There’s clear agreement that a company’s most important asset is its people, but there’s no consensus on the best recipe to develop them. And nor should there be, as every company’s situation is different. But are there major themes that cut across the spectrum?

Training is always an important part of an organizational development plan. Though important, in times of economic stress, the training and development budget is almost always the first to get clipped. That’s not a reflection of the importance of training. Rather, it’s a reflection of the non-mission critical nature of the training—its loose linkage with business objectives— and the slow return on investment.

To protect training from budgetary barbarism, make it mission critical. In other words, if the training doesn’t happen, the company will not meet its business objectives. To be clear, I’m not talking about meeting the training objectives—for example, 80 percent of employees trained in lean. I’m talking about meeting the company’s profitability objectives, say, a 10 percent increase in profit margin. If the training won’t be used on a real project to deliver real business results, don’t hold the training. Don’t wait for a budget battle, cut the training now and focus your budget and energy on work that will make a difference.

If a training program is named after the subject matter, beware. There’s no value in Six Sigma projects that don’t do anything for the company except reduce standard deviations. On the other hand, projects to increase throughput by reducing process variation have significant value.

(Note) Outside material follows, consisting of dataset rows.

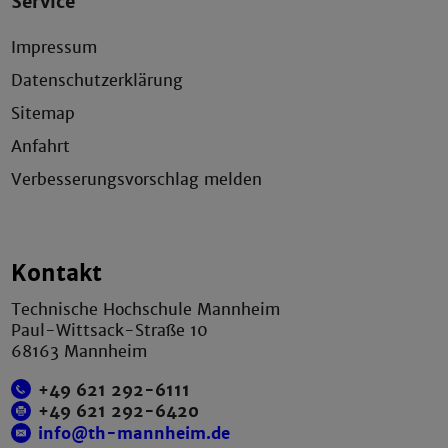
Service
Impressum
Datenschutzerklärung
Sitemap
Anfahrt
Verbesserungsvorschlag melden
Kontakt
Technische Hochschule Mannheim
Paul-Wittsack-Straße 10
68163 Mannheim
+49 621 292-6111
+49 621 292-6420
info@th-mannheim.de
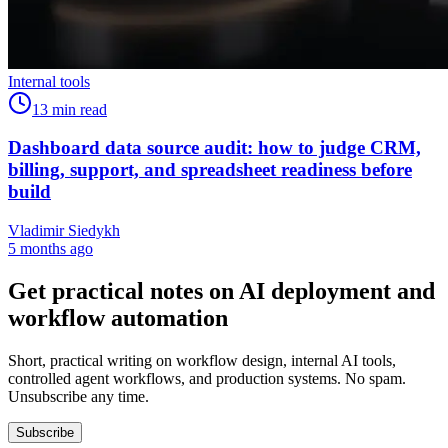
Internal tools
13
min read
Dashboard data source audit: how to judge CRM,
billing, support, and spreadsheet readiness before
build
Vladimir Siedykh
5 months ago
Get practical notes on AI deployment and
workflow automation
Short, practical writing on workflow design, internal AI tools,
controlled agent workflows, and production systems. No spam.
Unsubscribe any time.
Subscribe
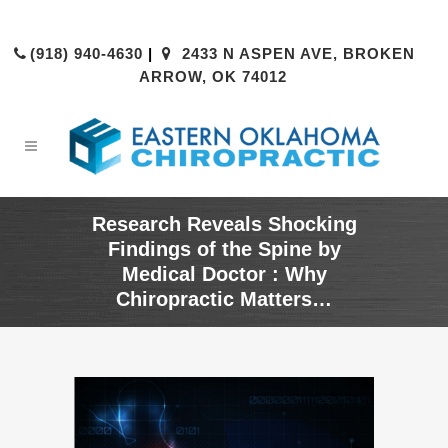
(918) 940-4630
|
2433 N ASPEN AVE, BROKEN
ARROW, OK 74012
Research Reveals Shocking
Findings of the Spine by
Medical Doctor : Why
Chiropractic Matters…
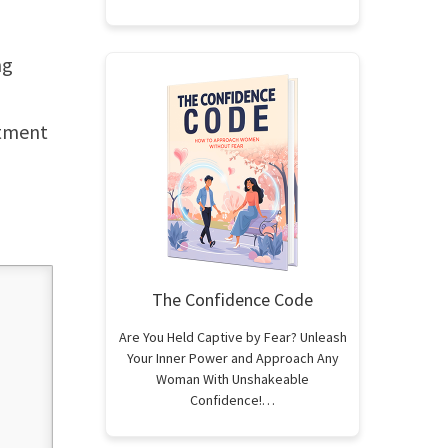
ng
atment
The Confidence Code
Are You Held Captive by Fear? Unleash
Your Inner Power and Approach Any
Woman With Unshakeable
Confidence!…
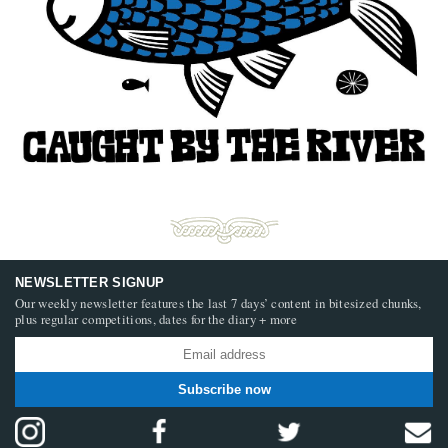
NEWSLETTER SIGNUP
Our weekly newsletter features the last 7 days’ content in bitesized chunks,
plus regular competitions, dates for the diary + more
Subscribe now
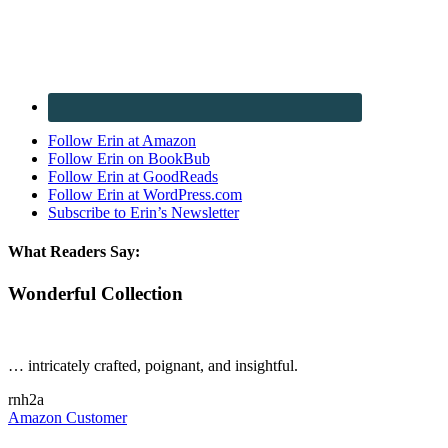
Follow Erin at Amazon
Follow Erin on BookBub
Follow Erin at GoodReads
Follow Erin at WordPress.com
Subscribe to Erin’s Newsletter
What Readers Say:
Wonderful Collection
… intricately crafted, poignant, and insightful.
rnh2a
Amazon Customer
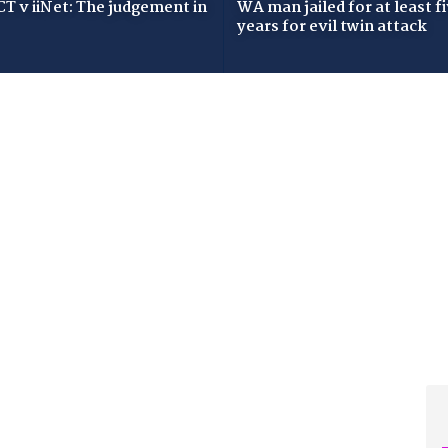
T v iiNet: The judgement in
WA man jailed for at least f
years for evil twin attack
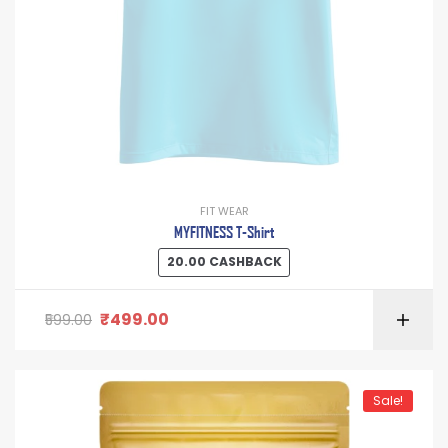
FIT WEAR
MYFITNESS T-Shirt
20.00
CASHBACK
₹
499.00
599.00
Sale!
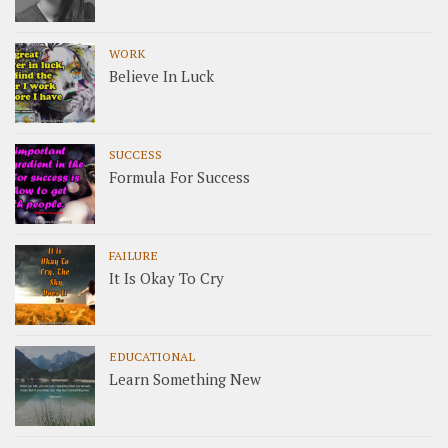
WORK
Believe In Luck
SUCCESS
Formula For Success
FAILURE
It Is Okay To Cry
EDUCATIONAL
Learn Something New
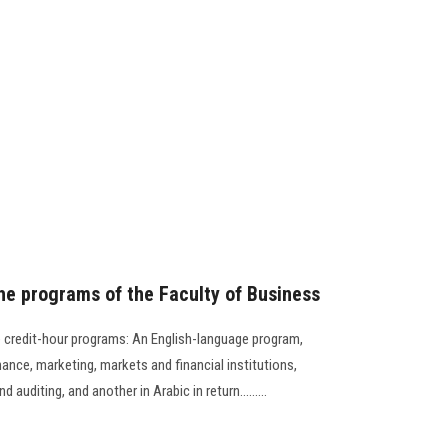
 the programs of the Faculty of Business
e credit-hour programs: An English-language program,
nance, marketing, markets and financial institutions,
auditing, and another in Arabic in return.........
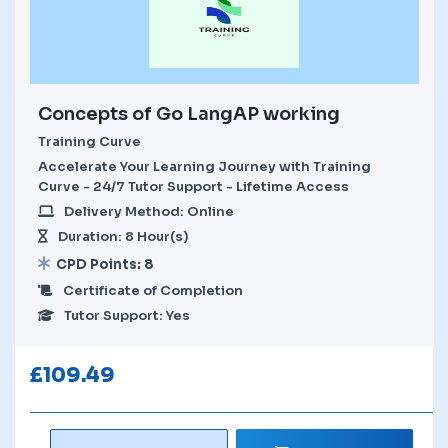
Concepts of Go LangAP working
Training Curve
Accelerate Your Learning Journey with Training
Curve - 24/7 Tutor Support - Lifetime Access
Delivery Method: Online
Duration: 8 Hour(s)
CPD Points: 8
Certificate of Completion
Tutor Support: Yes
£
109.49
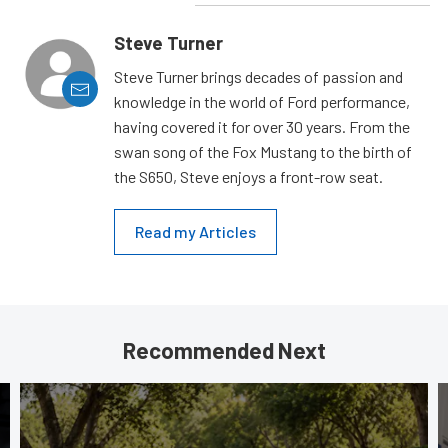
Steve Turner
Steve Turner brings decades of passion and
knowledge in the world of Ford performance,
having covered it for over 30 years. From the
swan song of the Fox Mustang to the birth of
the S650, Steve enjoys a front-row seat.
Read my Articles
Recommended Next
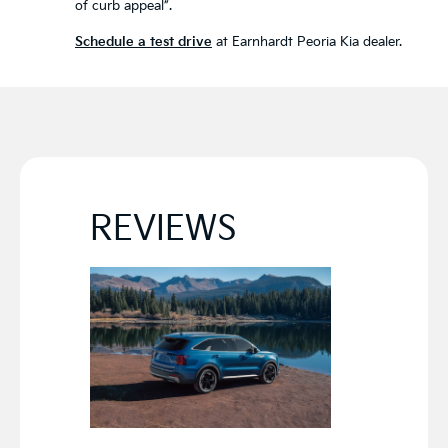
of curb appeal”.
Schedule a test drive
at Earnhardt Peoria Kia dealer.
REVIEWS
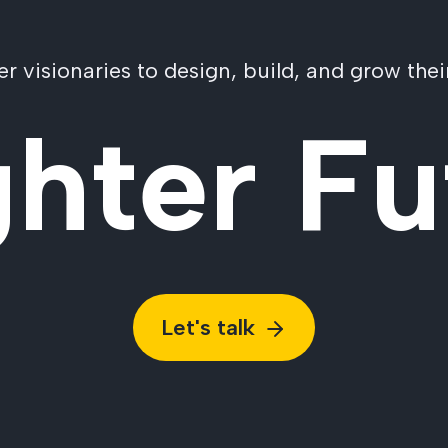
visionaries to design, build, and grow their
ghter Fu
Let's talk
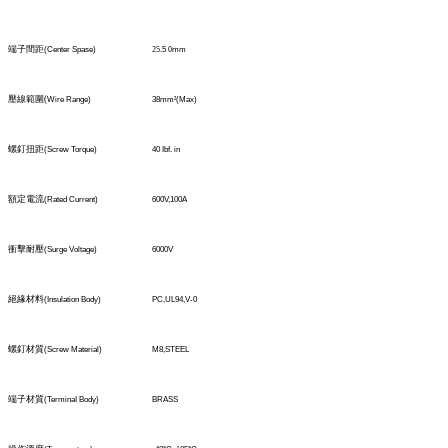
端子間距
(Center Spase)
25
.5
0
mm
壓線範圍
(
Wire Range)
38mm
²
(Max)
螺釘扭距
(Screw Torque)
40 Ibf. in
額定電流
(Rated Current)
600V,100A
衝擊耐壓
(Surge Voltage)
6000V
絕緣材料
(Insulation Body)
PC,UL94,V-0
螺釘材質
(Screw Material)
M8,STEEL
端子材質
(TerminaI Body)
BRASS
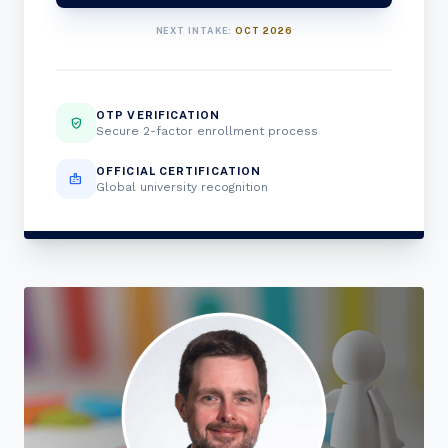
NEXT INTAKE:
OCT 2026
OTP VERIFICATION
verified_user
Secure 2-factor enrollment process
OFFICIAL CERTIFICATION
badge
Global university recognition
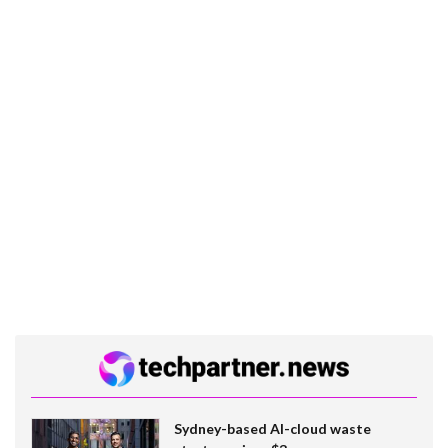
Sydney-based AI-cloud waste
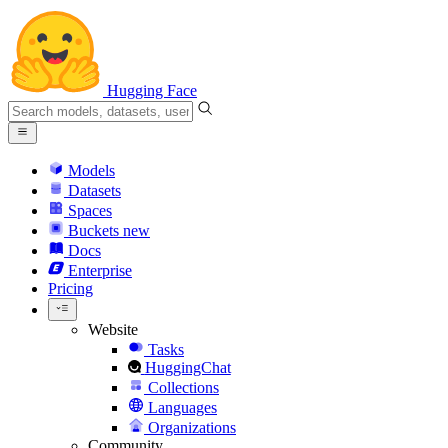
Hugging Face
Models
Datasets
Spaces
Buckets
new
Docs
Enterprise
Pricing
Website
Tasks
HuggingChat
Collections
Languages
Organizations
Community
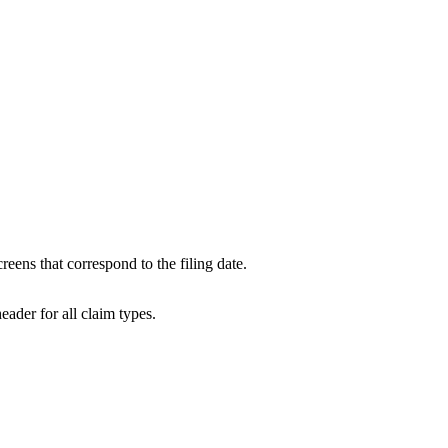
.
eens that correspond to the filing date.
eader for all claim types.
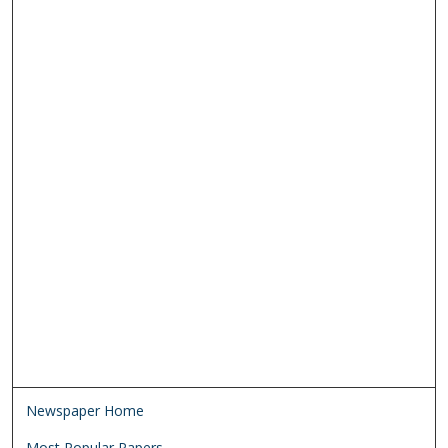
Newspaper Home
Most Popular Papers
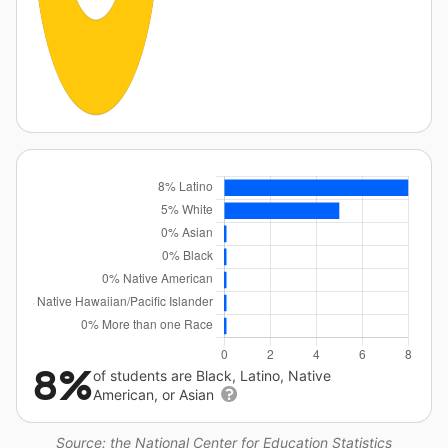
8%
of students are Black, Latino, Native
American, or Asian
Source: the National Center for Education Statistics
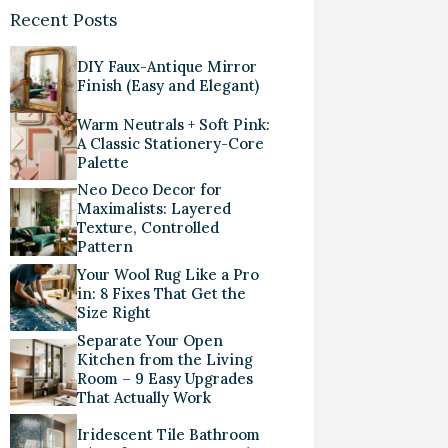
Recent Posts
DIY Faux-Antique Mirror
Finish (Easy and Elegant)
Warm Neutrals + Soft Pink:
A Classic Stationery-Core
Palette
Neo Deco Decor for
Maximalists: Layered
Texture, Controlled
Pattern
Your Wool Rug Like a Pro
in: 8 Fixes That Get the
Size Right
Separate Your Open
Kitchen from the Living
Room – 9 Easy Upgrades
That Actually Work
Iridescent Tile Bathroom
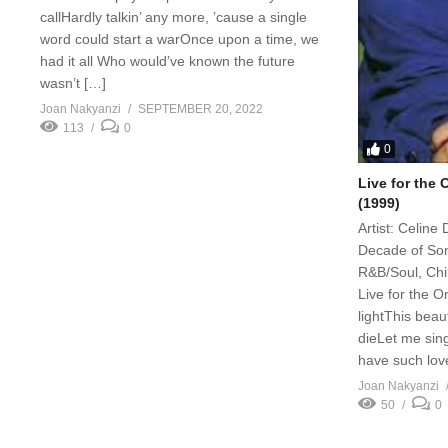
callHardly talkin’ any more, ’cause a single
word could start a warOnce upon a time, we
had it all Who would’ve known the future
wasn’t […]
Joan Nakyanzi
SEPTEMBER 20, 2022
113
0
0
Live for the 
(1999)
Artist: Celine
Decade of So
R&B/Soul, Chi
Live for the On
lightThis beaut
dieLet me sin
have such love
Joan Nakyanzi
50
0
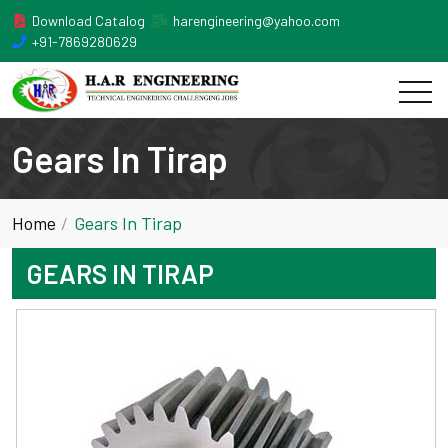
Download Catalog
harengineering@yahoo.com
+91-7869280629
Gears In Tirap
Home
Gears In Tirap
GEARS IN TIRAP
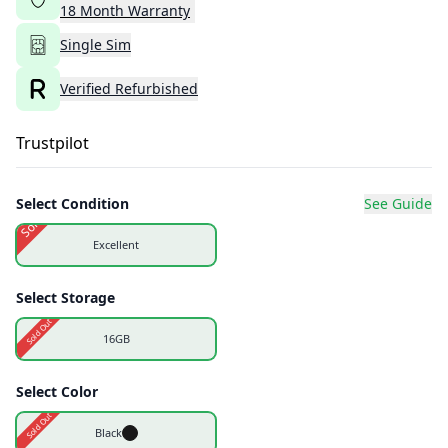
18
Month
Warranty
Single Sim
Verified Refurbished
Trustpilot
Select Condition
See Guide
Sold Out
Excellent
Select Storage
Sold Out
16GB
Select Color
Sold Out
Black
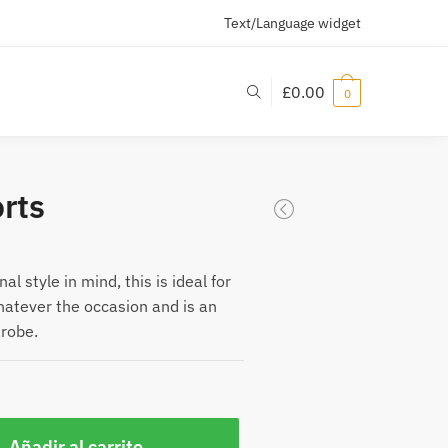
Text/Language widget
£
0.00
0
rts
l style in mind, this is ideal for
hatever the occasion and is an
drobe.
Añadir al carrito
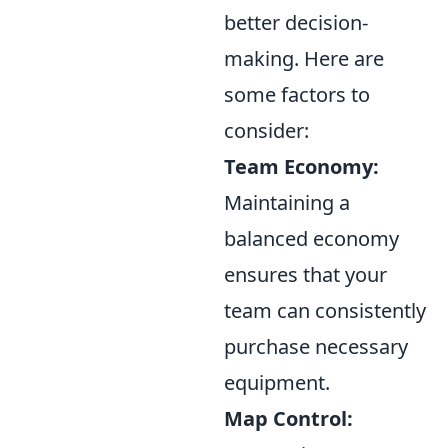
better decision-
making. Here are
some factors to
consider:
Team Economy:
Maintaining a
balanced economy
ensures that your
team can consistently
purchase necessary
equipment.
Map Control:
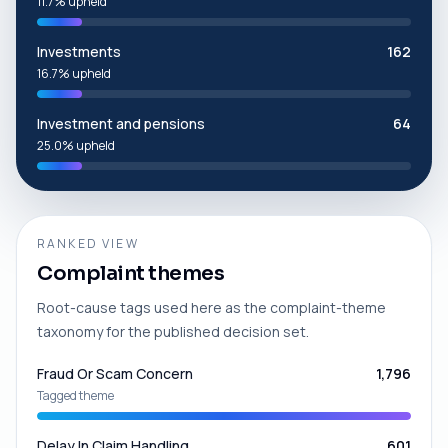
11.7% upheld
Investments
162
16.7% upheld
Investment and pensions
64
25.0% upheld
RANKED VIEW
Complaint themes
Root-cause tags used here as the complaint-theme
taxonomy for the published decision set.
Fraud Or Scam Concern
1,796
Tagged theme
Delay In Claim Handling
601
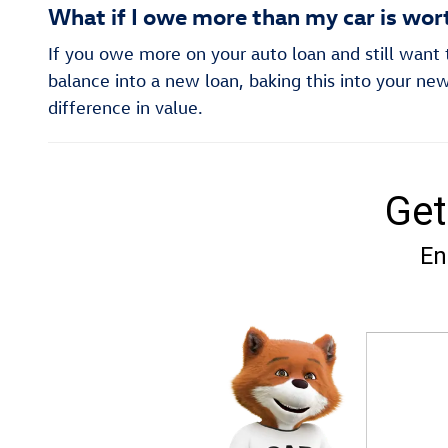
What if I owe more than my car is wor
If you owe more on your auto loan and still want to
balance into a new loan, baking this into your new
difference in value.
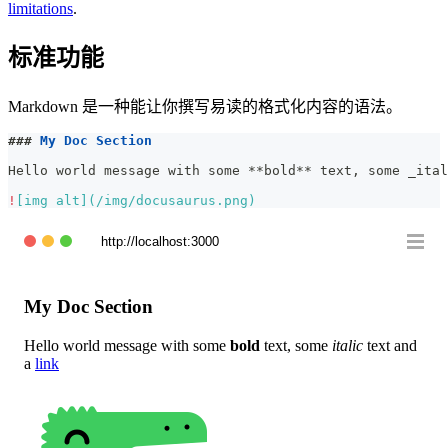
limitations
.
标准功能
Markdown 是一种能让你撰写易读的格式化内容的语法。
###
 My Doc Section
Hello world message with some 
**
bold
**
 text, some 
_
ital
!
[
img alt
](
/img/docusaurus.png
)
http://localhost:3000
My Doc Section
Hello world message with some
bold
text, some
italic
text and
a
link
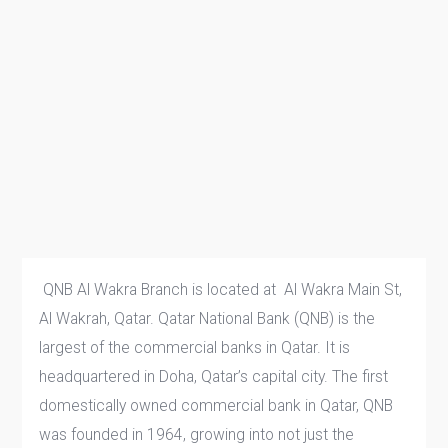
QNB Al Wakra Branch is located at Al Wakra Main St,
Al Wakrah, Qatar. Qatar National Bank (QNB) is the
largest of the commercial banks in Qatar. It is
headquartered in Doha, Qatar’s capital city. The first
domestically owned commercial bank in Qatar, QNB
was founded in 1964, growing into not just the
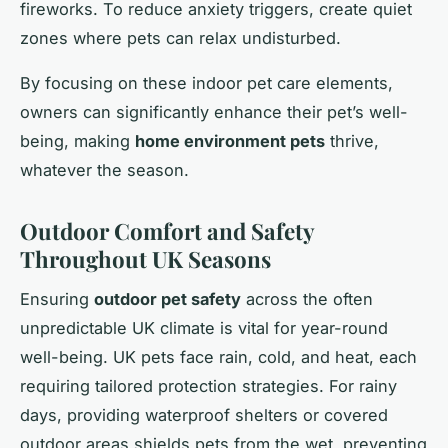
fireworks. To reduce anxiety triggers, create quiet
zones where pets can relax undisturbed.
By focusing on these indoor pet care elements,
owners can significantly enhance their pet’s well-
being, making
home environment pets
thrive,
whatever the season.
Outdoor Comfort and Safety
Throughout UK Seasons
Ensuring
outdoor pet safety
across the often
unpredictable UK climate is vital for year-round
well-being. UK pets face rain, cold, and heat, each
requiring tailored protection strategies. For rainy
days, providing waterproof shelters or covered
outdoor areas shields pets from the wet, preventing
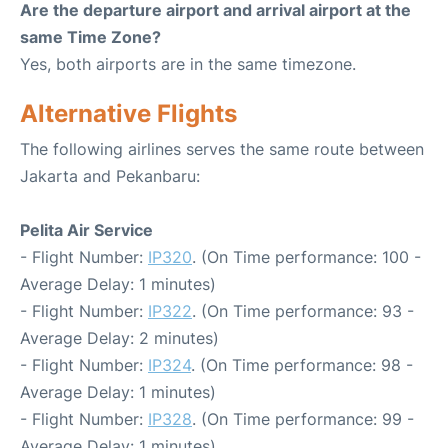
Are the departure airport and arrival airport at the
same Time Zone?
Yes, both airports are in the same timezone.
Alternative Flights
The following airlines serves the same route between
Jakarta and Pekanbaru:
Pelita Air Service
- Flight Number:
IP320
. (On Time performance: 100 -
Average Delay: 1 minutes)
- Flight Number:
IP322
. (On Time performance: 93 -
Average Delay: 2 minutes)
- Flight Number:
IP324
. (On Time performance: 98 -
Average Delay: 1 minutes)
- Flight Number:
IP328
. (On Time performance: 99 -
Average Delay: 1 minutes)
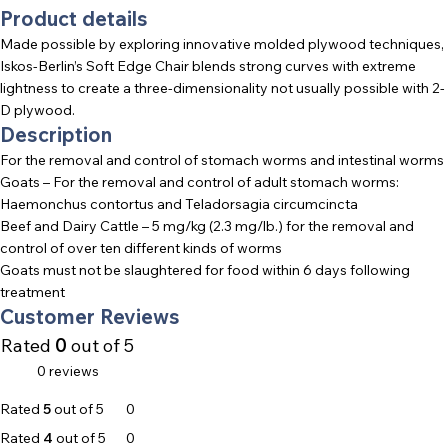
Product details
Made possible by exploring innovative molded plywood techniques,
Iskos-Berlin’s Soft Edge Chair blends strong curves with extreme
lightness to create a three-dimensionality not usually possible with 2-
D plywood.
Description
For the removal and control of stomach worms and intestinal worms
Goats – For the removal and control of adult stomach worms:
Haemonchus contortus and Teladorsagia circumcincta
Beef and Dairy Cattle – 5 mg/kg (2.3 mg/lb.) for the removal and
control of over ten different kinds of worms
Goats must not be slaughtered for food within 6 days following
treatment
Customer Reviews
Rated
0
out of 5
0 reviews
Rated
5
out of 5
0
Rated
4
out of 5
0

It’s the same with lean. Calling it lean training shifts the focus to the tools, and value stream maps have no inherent value. Instead, projects that increase throughput by reducing waste focus the work on business results and more positively impact the bottom line. Training isn’t about demonstrating the tools; training is about work that delivers business results. There’s a huge difference.

Mentorship is another important pillar of development. When done well, mentorship can be a good investment, but often it’s done poorly. Done poorly, mentorship programs create incremental projects that are dumped onto the workload of overbooked mentors. And though the rule book doesn’t say it, it’s clear to all that mentorship work is lower priority work. From the mentees’ perspective, project assignments are thin and tangential and crafted to achieve mentorship compliance.

Here’s a simple rule to live by: Mentorship programs must advance existing projects that are vital to business success. Follow that rule, and everyone wins. Mentors get incremental resources (mentees) to work on their most important projects; mentees get to work on projects with meaning and sizzle; and the company meets its business objectives because the most important projects are accelerated.

Partnering your best leaders with your brightest young talent brings together the effectiveness of seasoned leaders with the new knowledge and energy of young talent, and this partnership is a great way to get your important projects done better and faster. Mentorship isn’t about developing young talent; it’s about delivering on business results. Talent development is a nice side-benefit. Keep the cart behind the horse and mentorship has tangible value.

Starting with your business objectives, you define your important projects. For each of those projects, you put together project plans and resource needs that identify gaps in your organizational capability. Those elements are all in place. From there, move your young talent to fill the gaps, partner them with good leaders, and use the best tools and processes.

Fight the instinct to create new work to develop talent. Instead, move your best young talent to your most important work.